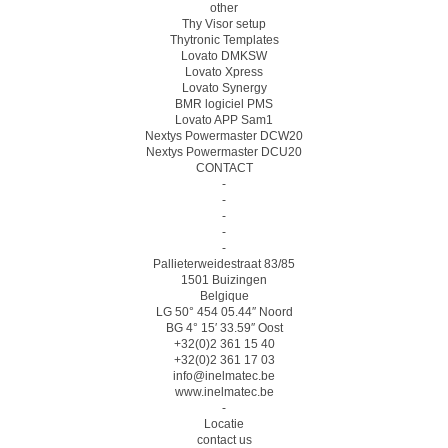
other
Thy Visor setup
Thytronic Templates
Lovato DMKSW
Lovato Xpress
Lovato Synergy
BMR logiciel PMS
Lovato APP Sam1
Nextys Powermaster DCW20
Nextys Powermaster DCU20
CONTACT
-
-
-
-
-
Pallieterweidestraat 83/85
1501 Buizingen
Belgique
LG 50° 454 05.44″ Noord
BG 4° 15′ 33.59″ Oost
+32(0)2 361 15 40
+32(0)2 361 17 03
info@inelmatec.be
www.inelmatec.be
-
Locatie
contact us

Exercise details
Starting with the top line, write out all the data above exactly; keep the pictures out.

Result
other
Thy Visor setup
Thytronic Templates
Lovato DMKSW
Lovato Xpress
Lovato Synergy
BMR logiciel PMS
Lovato APP Sam1
Nextys Powermaster DCW20
Nextys Powermaster DCU20
CONTACT
-
-
-
-
-
Pallieterweidestraat 83/85
1501 Buizingen
Belgique
LG 50° 454 05.44″ Noord
BG 4° 15′ 33.59″ Oost
+32(0)2 361 15 40
+32(0)2 361 17 03
info@inelmatec.be
www.inelmatec.be
-
Locatie
contact us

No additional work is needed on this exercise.